Black Hills National Forest campgrounds, seasonal gates open this weekend

The Forest Service would like to remind the public that even if a road or trail is open, driving on soft surfaces or where rutting has been observed should be avoided until drier conditions arrive.
Timon Campground

photo courtesy: Black Hills National Forest Service

CUSTER, S.D. — Campgrounds and seasonal gates in the Black Hills National Forest are set to open for the summer season this weekend, with campgrounds opening Friday, May 14 and seasonal gates opening Saturday, May 15.

The BHNF has more than 30 campgrounds and 680 individual sites across the regions, some operated under concession by Forest Recreation Management out of Hill City. Fees range from $14 to $26 dollars per night; group camping is also available with advanced reservations near Pactola Reservoir and Sheridan Lake. Electric, sewer, water hook-ups, and showers are not available, most campgrounds have potable water and either flush or vault toilets.

Due to high demand, reservations are recommended. Early reservation sales for Black Hills campgrounds point to a strong outdoor recreation season this year, after the lockdowns and quarantines during 2020. KOAs in the area are up over 60 % — visitors began booking in December.
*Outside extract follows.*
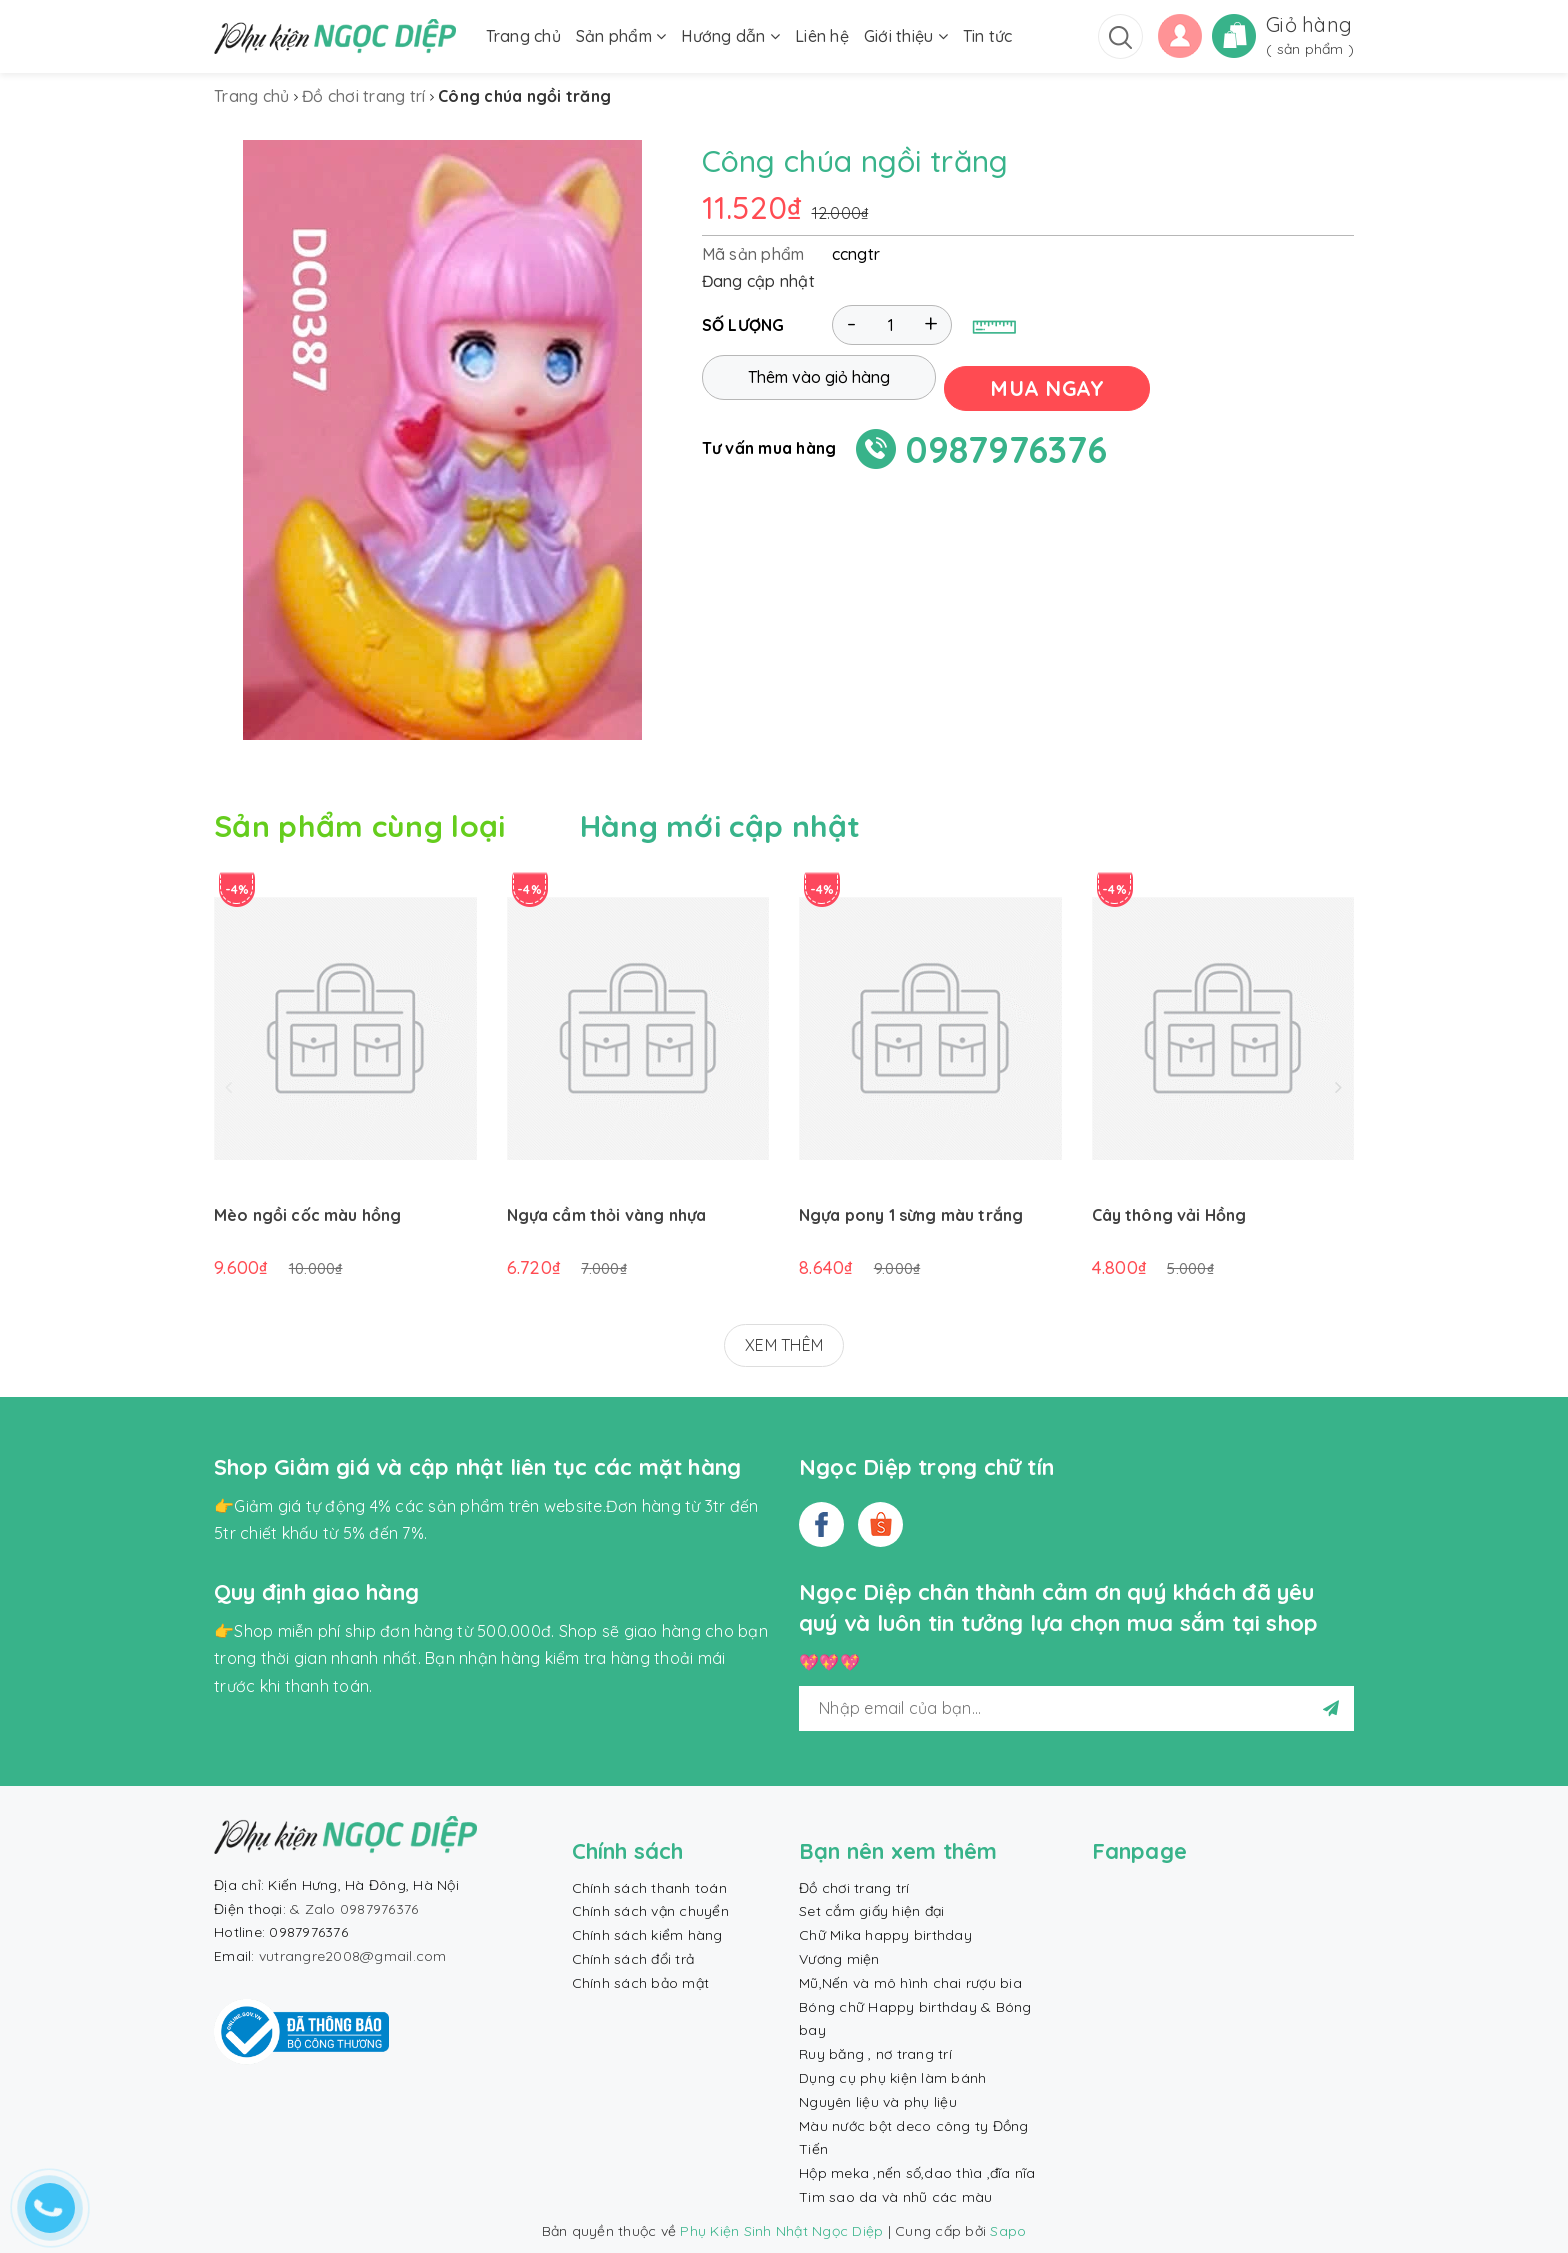 The width and height of the screenshot is (1568, 2253). I want to click on Sản phẩm cùng loại [tab], so click(359, 826).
Of note, Cook Lake Campground and Cliff Swallow Trail in the Bearlodge Ranger District will open Friday, May 14. Cook Lake has been open for day-use only due to landslide concerns and a spillway reconstruction project. Landslide monitoring – including an audible siren – will continue on the west side of the lake, and that area will remain closed to the public.

Click here to make reservations. All seasonal closed roads and trails are marked on the current Motor Vehicle Use Map (click here).

The Forest Service would like to remind the public that even if a road or trail is open, driving on soft surfaces or where rutting has been observed should be avoided until drier conditions arrive. Roads and trails in the Hills may be unsuitable for driving at times; damaging forest roads and lands is against the law and penalties can be steep.